## WHAT IS BEING ASKED
Each line of the data that includes the string "Curtis" is to be copied out.

(Saved entries)

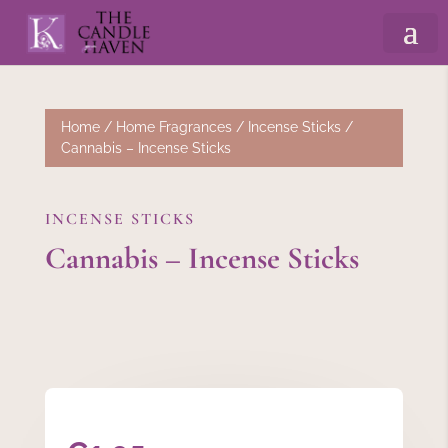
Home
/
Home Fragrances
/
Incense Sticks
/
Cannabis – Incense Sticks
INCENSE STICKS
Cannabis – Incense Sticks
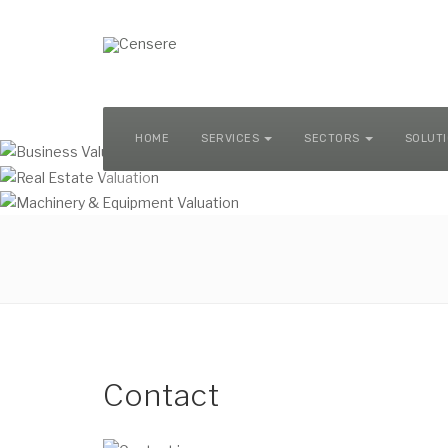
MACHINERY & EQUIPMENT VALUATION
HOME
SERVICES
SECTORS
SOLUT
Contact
--
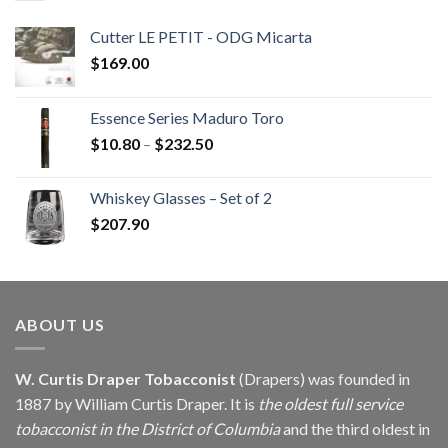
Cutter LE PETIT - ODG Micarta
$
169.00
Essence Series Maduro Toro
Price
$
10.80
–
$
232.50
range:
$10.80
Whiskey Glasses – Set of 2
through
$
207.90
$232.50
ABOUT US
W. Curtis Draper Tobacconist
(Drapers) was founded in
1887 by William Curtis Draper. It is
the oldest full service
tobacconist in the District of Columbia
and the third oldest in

## SOLUTION TO THIS EXERCISE
W. Curtis Draper Tobacconist
1887 by William Curtis Draper. It is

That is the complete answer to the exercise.